Petite particularité originale de ton parcours tu es avant tout l’auteur de plusieurs jeux de sociétés. Comment devient-on « inventeur » d’un jeu ?
Ma formation initiale me destinait à travailler dans l'industrie du jeu vidéo (comme game/level designer ou scénariste). Malheureusement, j'ai terminé mes études dans la mauvaise période du jeu vidéo en France et je n'ai pas trouvé de travail. Je me suis alors tourné vers mon deuxième centre d'intérêt, l'enseignement. C'est à partir de ce moment que j'ai commencé à travailler sur mes premiers jeux de société, faute d'accéder à l'univers du jeu vidéo.

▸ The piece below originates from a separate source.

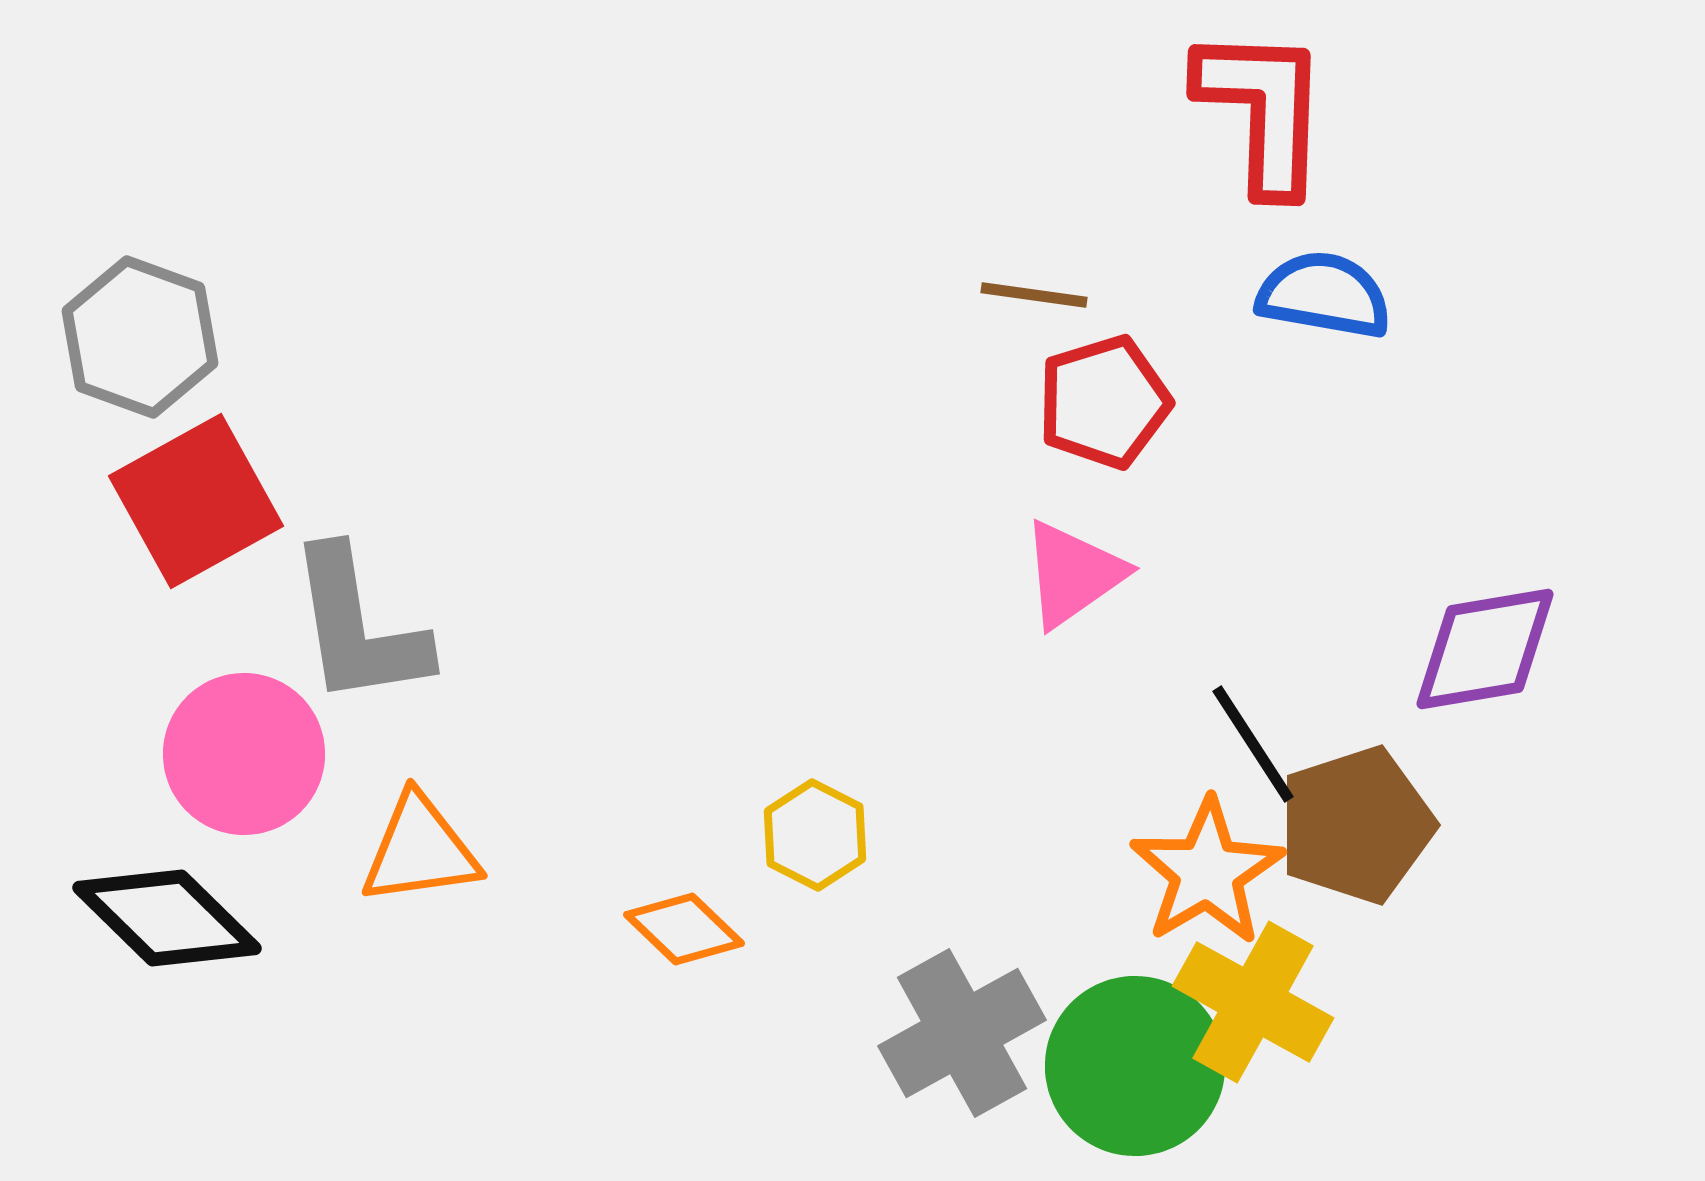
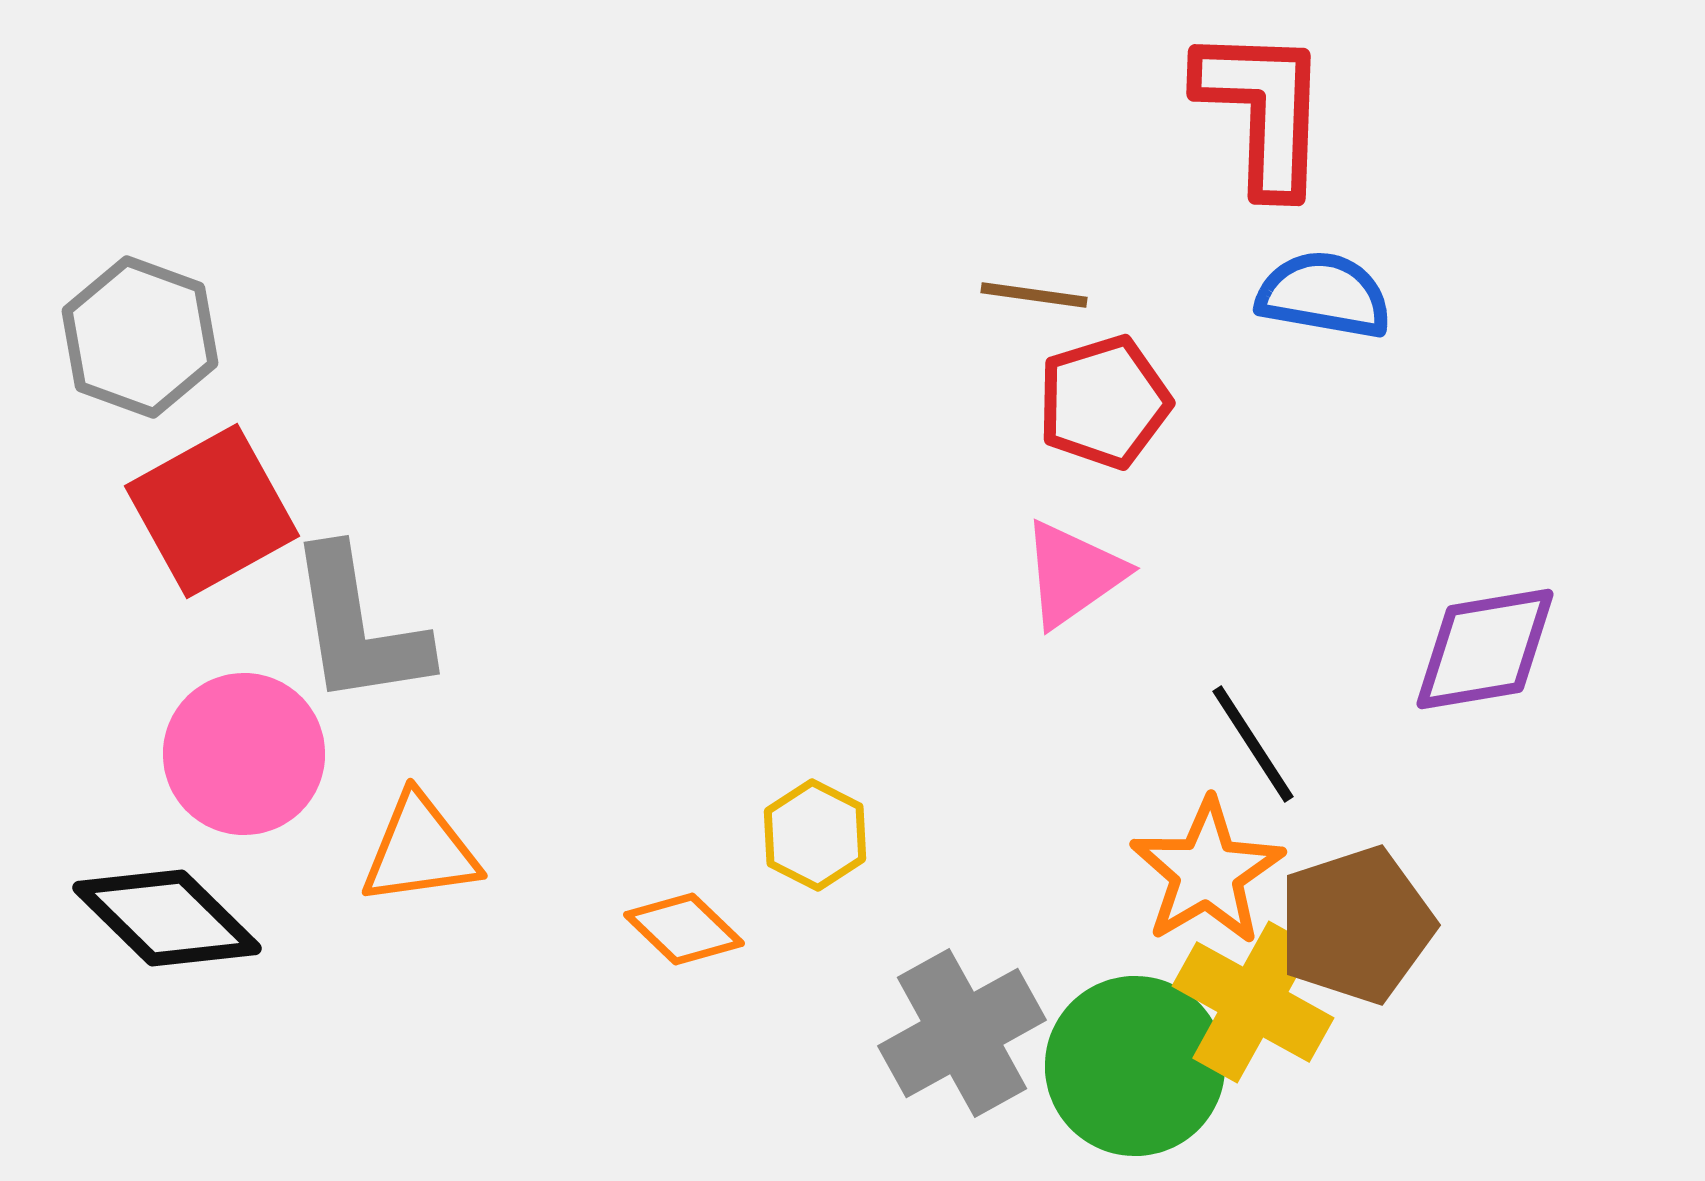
red square: moved 16 px right, 10 px down
brown pentagon: moved 100 px down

Peut-on comparer l’univers du jeu et celui de la BD ? Y a-t-il des points communs dans le boulot d’un scénariste et dans celui d’un créateur de jeu ?
Dans les deux cas, l'auteur veut faire partager quelque chose issu de son imagination, de son univers personnel, mais les procédés créatifs sont très différents. L'histoire est livrée achevée au lectorat alors que le jeu doit se confronter très tôt à un groupe de testeurs et évoluer vers sa version finale en fonction des impressions de ces joueurs. L'écriture est une relation duelle entre l'auteur et l'oeuvre, le jeu fait intervenir un grand nombre de joueurs dès les premières étapes de la création. Il reste que concevoir un jeu, c'est raconter une histoire, d'un type un peu particulier certes, mais une histoire quand même...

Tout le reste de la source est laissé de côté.